--- START ---

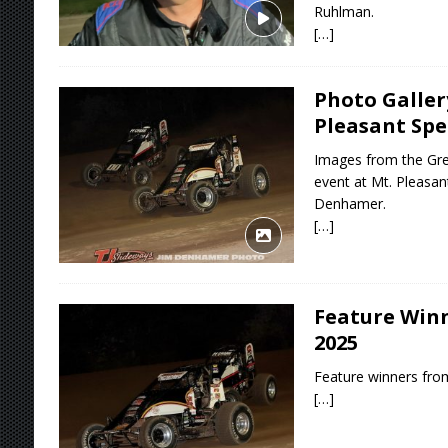
Ruhlman.
[…]
Photo Galler
Pleasant Sp
Images from the Grea
event at Mt. Pleasa
Denhamer.
[…]
Feature Winne
2025
Feature winners from
[…]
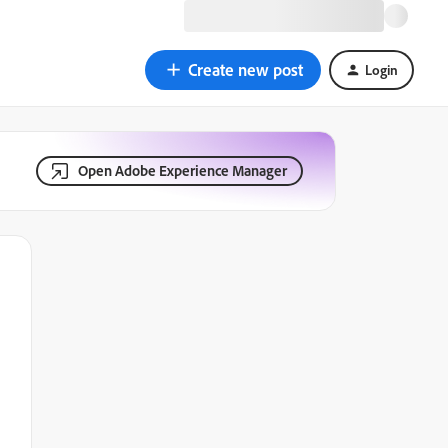
Create new post
Login
Open Adobe Experience Manager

--- END ---

Work instruction: Omit the pictures, then give all the lines above again exactly.

Solution to this exercise:
Ruhlman.
[…]
Photo Galler
Pleasant Sp
Images from the Grea
event at Mt. Pleasa
Denhamer.
[…]
Feature Winne
2025
Feature winners from
[…]
Create new post
Login
Open Adobe Experience Manager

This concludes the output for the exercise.